Here’s an idea: How’s about Mr & Mrs Broad, and the Gates’, and all their bazillionaire friends, put up the money, buy the properties, and build the schools they say are the future? Maybe put enough in a trust to pay the teachers at their new private schools for another twenty years. And then let in any kid who shows up. No charging the parents fees. No making the kids pay for supplies. Take it out of the money the Broads, et al, are making off their investments.

Hey, Eli, your silence is deafening….and expected. “Gimme the money, and don’t ask questions. I’m a billionaire, so I must know about how to teach seven-year-olds.” This sounds so much like Trump it’s scary.

Look, I know our schools have problems. FOX News, the GOP, and Charter School executives, er, advocates have been pounding on this story ever since the Supreme Court decided we had to let blacks into public schools with the whites.
But every proven solution is being avoided with this proposal. Smaller classes equals better individual attention equals better learning and better grades. Better pay means a better pool of teaching prospects equals better teachers. More teacher involvement in class planning means better retention instead of 20% of new teachers bailing out within fiveyears. And mentor-teachers helping new teachers means better teachers means better learning from kids means better grades. And guess what every one of those proven solutions means. Money. Money we don’t want to spend. Money we have a hard time getting from taxpayers who’ve barely gotten a raise as a nation in almost forty years.
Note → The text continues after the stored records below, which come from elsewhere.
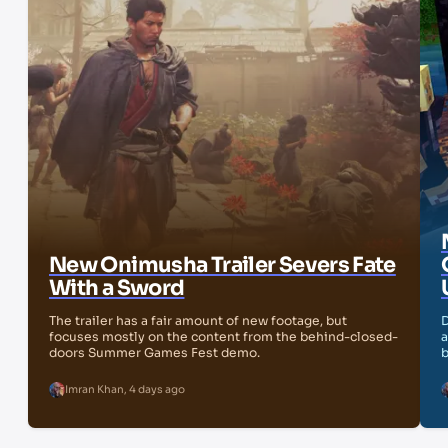
New Onimusha Trailer Severs Fate
With a Sword
The trailer has a fair amount of new footage, but
D
focuses mostly on the content from the behind-closed-
a
doors Summer Games Fest demo.
b
Imran Khan
,
4 days ago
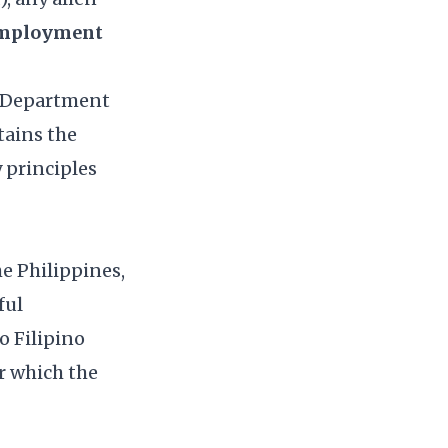
Employment
E Department
tains the
y principles
he Philippines,
ful
o Filipino
or which the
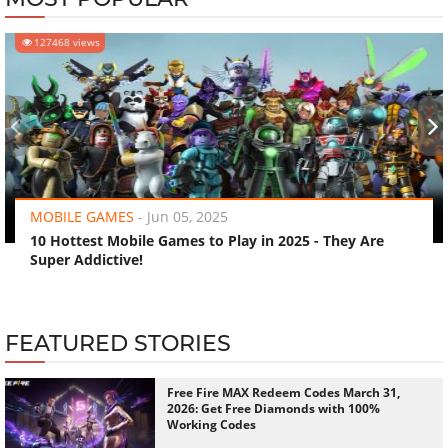
127468 views
‹
›
MOBILE GAMES
-
Jun 05, 2025
10 Hottest Mobile Games to Play in 2025 - They Are
Super Addictive!
FEATURED STORIES
Free Fire MAX Redeem Codes March 31,
2026: Get Free Diamonds with 100%
Working Codes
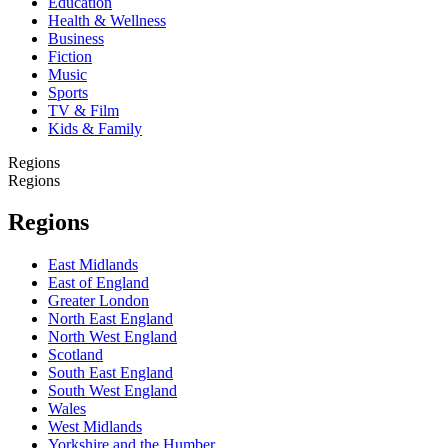
Education
Health & Wellness
Business
Fiction
Music
Sports
TV & Film
Kids & Family
Regions
Regions
Regions
East Midlands
East of England
Greater London
North East England
North West England
Scotland
South East England
South West England
Wales
West Midlands
Yorkshire and the Humber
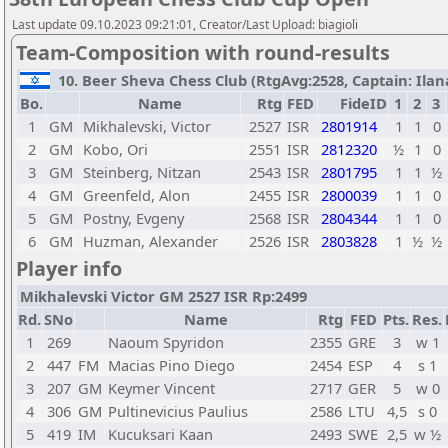
Last update 09.10.2023 09:21:01, Creator/Last Upload: biagioli
Team-Composition with round-results
10. Beer Sheva Chess Club (RtgAvg:2528, Captain: Ilana 
Bo.
Name
Rtg
FED
FideID
1
2
3
1
GM
Mikhalevski, Victor
2527
ISR
2801914
1
1
0
2
GM
Kobo, Ori
2551
ISR
2812320
½
1
0
3
GM
Steinberg, Nitzan
2543
ISR
2801795
1
1
½
4
GM
Greenfeld, Alon
2455
ISR
2800039
1
1
0
5
GM
Postny, Evgeny
2568
ISR
2804344
1
1
0
6
GM
Huzman, Alexander
2526
ISR
2803828
1
½
½
Player info
Mikhalevski Victor GM 2527 ISR Rp:2499
Rd.
SNo
Name
Rtg
FED
Pts.
Res.
1
269
Naoum Spyridon
2355
GRE
3
w 1
2
447
FM
Macias Pino Diego
2454
ESP
4
s 1
3
207
GM
Keymer Vincent
2717
GER
5
w 0
4
306
GM
Pultinevicius Paulius
2586
LTU
4,5
s 0
5
419
IM
Kucuksari Kaan
2493
SWE
2,5
w ½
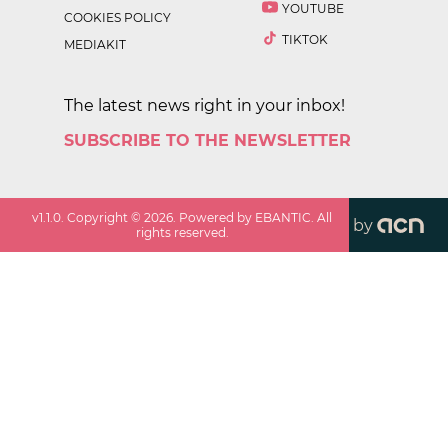
YOUTUBE
COOKIES POLICY
TIKTOK
MEDIAKIT
The latest news right in your inbox!
SUBSCRIBE TO THE NEWSLETTER
v
1.1.0
. Copyright ©
2026
. Powered by EBANTIC. All
by
rights reserved.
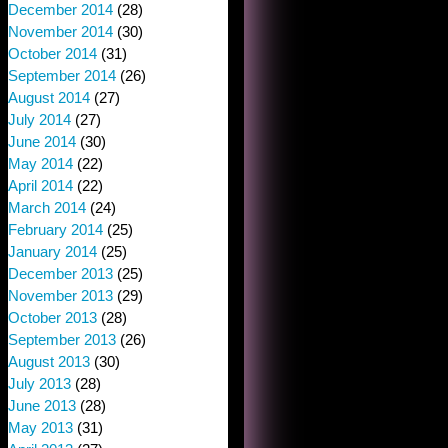
December 2014
(28)
November 2014
(30)
October 2014
(31)
September 2014
(26)
August 2014
(27)
July 2014
(27)
June 2014
(30)
May 2014
(22)
April 2014
(22)
March 2014
(24)
February 2014
(25)
January 2014
(25)
December 2013
(25)
November 2013
(29)
October 2013
(28)
September 2013
(26)
August 2013
(30)
July 2013
(28)
June 2013
(28)
May 2013
(31)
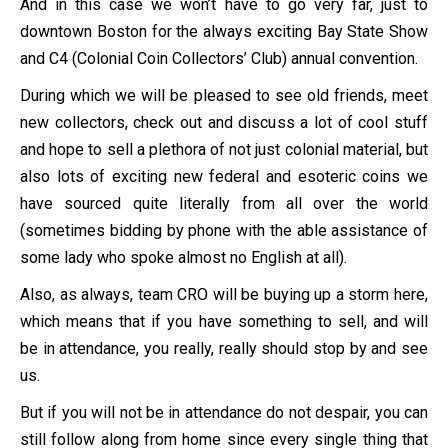
And in this case we won’t have to go very far, just to
downtown Boston for the always exciting Bay State Show
and C4 (Colonial Coin Collectors’ Club) annual convention.
During which we will be pleased to see old friends, meet
new collectors, check out and discuss a lot of cool stuff
and hope to sell a plethora of not just colonial material, but
also lots of exciting new federal and esoteric coins we
have sourced quite literally from all over the world
(sometimes bidding by phone with the able assistance of
some lady who spoke almost no English at all).
Also, as always, team CRO will be buying up a storm here,
which means that if you have something to sell, and will
be in attendance, you really, really should stop by and see
us.
But if you will not be in attendance do not despair, you can
still follow along from home since every single thing that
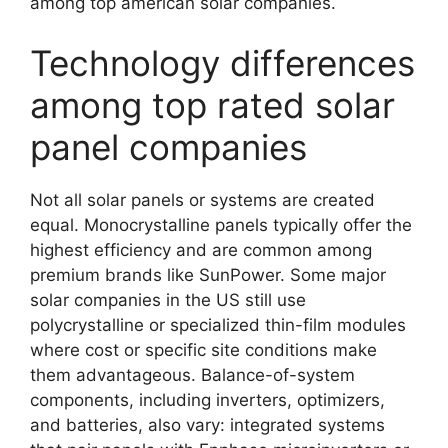
among top american solar companies.
Technology differences
among top rated solar
panel companies
Not all solar panels or systems are created
equal. Monocrystalline panels typically offer the
highest efficiency and are common among
premium brands like SunPower. Some major
solar companies in the US still use
polycrystalline or specialized thin-film modules
where cost or specific site conditions make
them advantageous. Balance-of-system
components, including inverters, optimizers,
and batteries, also vary: integrated systems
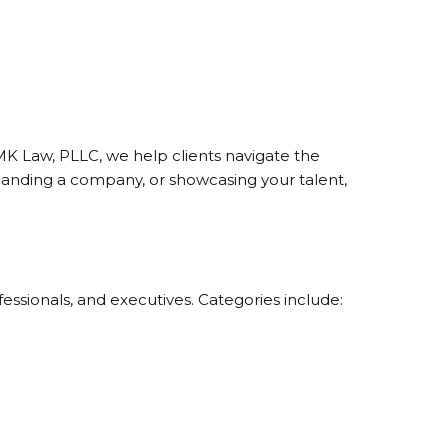
MK Law, PLLC, we help clients navigate the
panding a company, or showcasing your talent,
ssionals, and executives. Categories include:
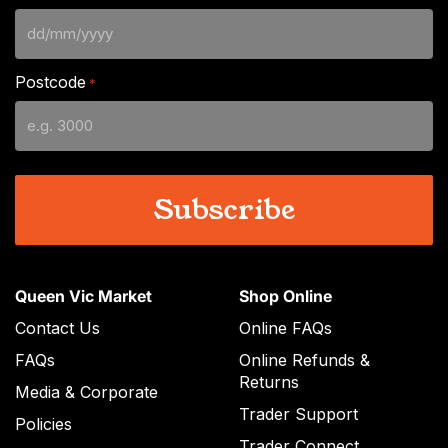
DD
slash
Postcode
*
MM
slash
YYYY
Queen Vic Market
Shop Online
Contact Us
Online FAQs
FAQs
Online Refunds &
Returns
Media & Corporate
Trader Support
Policies
Trader Connect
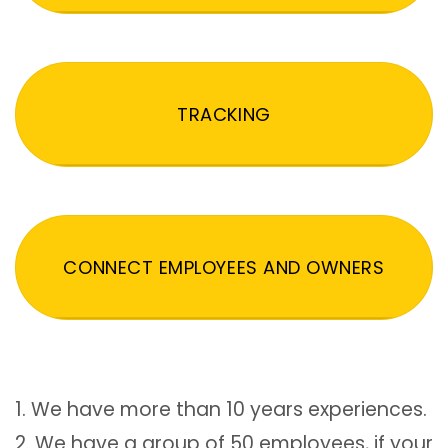
TRACKING
CONNECT EMPLOYEES AND OWNERS
1. We have more than 10 years experiences.
2. We have a group of 50 employees, if your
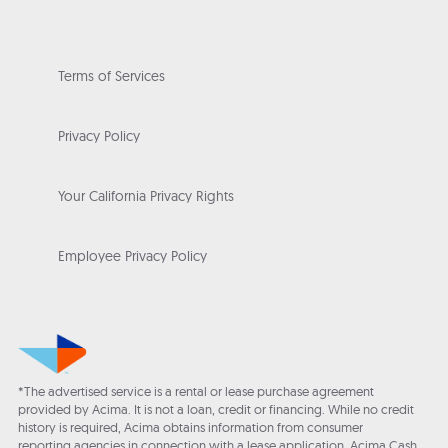
Terms of Services
Privacy Policy
Your California Privacy Rights
Employee Privacy Policy
*The advertised service is a rental or lease purchase agreement
provided by Acima. It is not a loan, credit or financing. While no credit
history is required, Acima obtains information from consumer
reporting agencies in connection with a lease application. Acima Cash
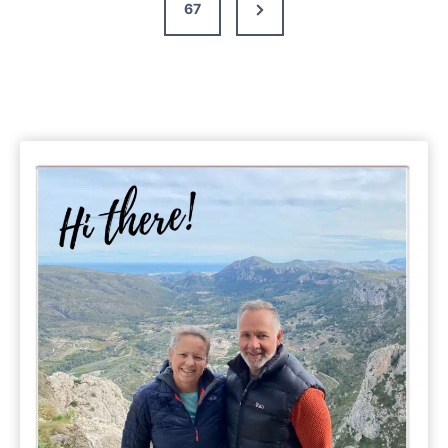
Next
67
Page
Money that instead went to the billionaires and their hedge fund managers, money parked off-short to avoid any taxes at all.



 So hey, you cheapskates. Instead of trying for two bites of the apple, by first demanding and getting tax cuts from the politicians you own, and then trying to make a buck or gain political power by trying to take over the very institutions your tax cuts have impoverished, just put up or shut up. Don’t try to pick our pockets twice. Put some of your pocket into the game. Whatsa matta? Chicken?


I said there was a thread running through all these. Do you see it? Do you see the engineers, the analysts, the teachers and students, working as hard as they can, with what they’re given, and getting it right far more often than not? And do you see management, just as often, not wanting to hear bad news, not wanting to admit difficulties, or that they could be wrong about a subject they know nothing about? Whether it’s a military commander not understanding Iraqi cultural conflicts, or chairmen from Marketing not understanding the physics of diesel combustion, or a billionaire real estate developer thinking he knows something about teaching grade school, the hubris of thinking your ability in one field makes you an expert in another is a classic mistake of the high and mighty.

Donald Rumsfeld spoke of the “known unknowns, and the unknown unknowns”, and maybe his cohort of smug bastards ought to listen to that tiny bit of his wisdom. It may be the only wisdom he had.

And since quoting Rumsfeld leaves a bad taste in my mouth, let me end with a quote, said by both Katherine Hepburn and Jimmy Stewart, in the movie ‘The Philadelphia Story’:
“With the high and mighty, always a little patience.”

My patience with them, however, has just about run out.